Finalmente, me anuncia que Virginia, en calidad de representante de otras cuatro huéspedes, se ha reunido con él en este mismo despacho para comunicarle su intención de volver a contar con el proyecto gastronómico-sanador del doctor Piqueras. Se había apresurado en decir que estaba dispuesta a firmar, ella y sus compañeras, el documento que exoneraba de responsabilidad a la institución, así como la del doctor encargado del experimento.

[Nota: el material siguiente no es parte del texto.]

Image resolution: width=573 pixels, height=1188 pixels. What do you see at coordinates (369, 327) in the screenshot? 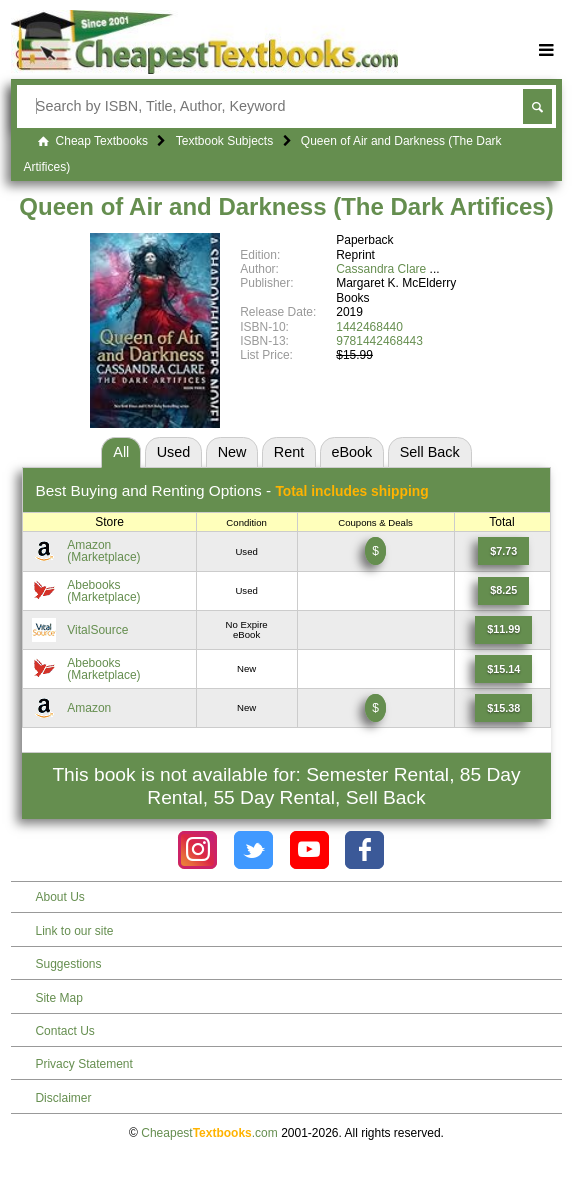
I see `1442468440` at bounding box center [369, 327].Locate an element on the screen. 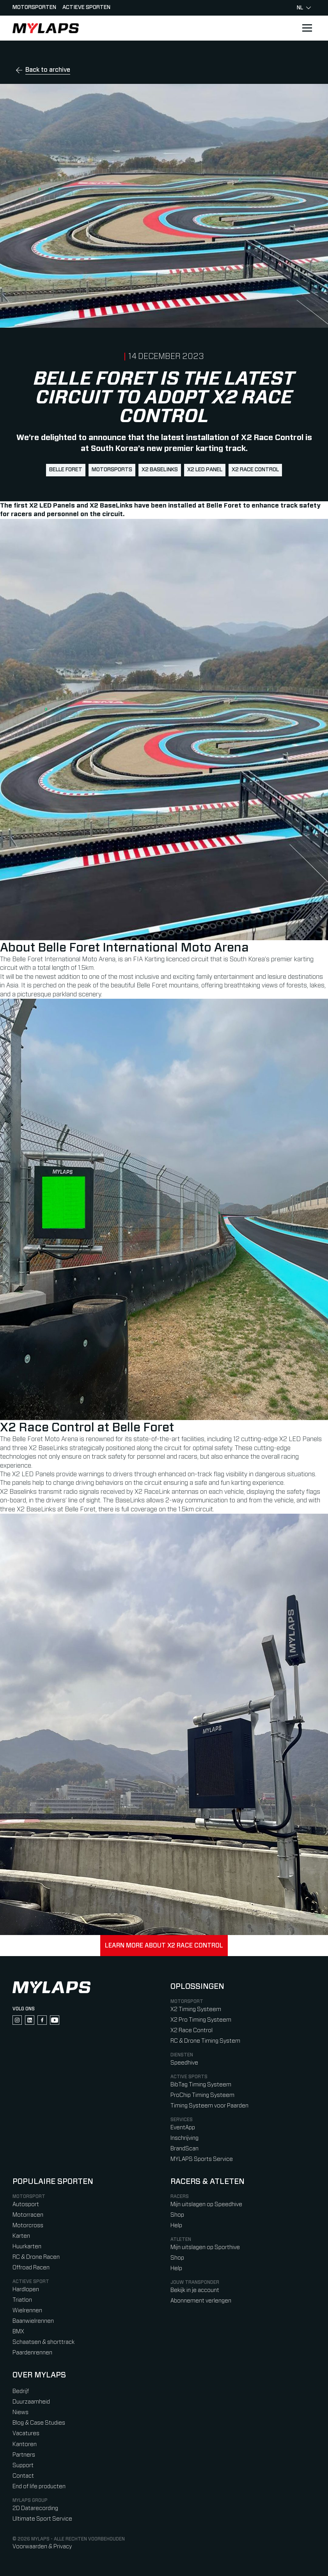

El director se ha interesado por el cambio repentino de opinión, entonces Virginia ha dicho que no se perdía nada con probar una nueva fórmula para sanar y que en caso de experimentar graves dificultades siempre estaban a tiempo de retroceder o de rectificar una dieta no conforme a sus expectativas.

Mudo de espanto, aguardo la respuesta del señor Francisco Pérez García. Les ha comunicado, me dice, que por él pueden seguir adelante, si así lo creen conveniente, en ese loco proyecto; aunque, personalmente, él no lo apoye ni cree que posea milagroso poder sanador alguno. Al contrario, teme un deterioro de la salud de las implicadas. Pero esto último, reconoce, es algo que aún está por ver.

Aliviado, consigo respirar al fin hondamente. Mis pulmones se sienten más ligeros que treinta segundos atrás. Sonrío, esperanzado. El director me despide advirtiéndome que no se me ocurra cantar victoria; a la mínima contrariedad, no vacilará en detenerlo todo, dieta, régimen o como se me antoje llamarlo. Salgo de allí con una sonrisa apenas perceptible de triunfo en los labios. Procuro que al cerrarse la puerta, ésta no emita ruido alguno. Mis pasos en el pasillo rebotan en mi cabeza como pelotas de tenis que chocaran contra un muro de cemento verde.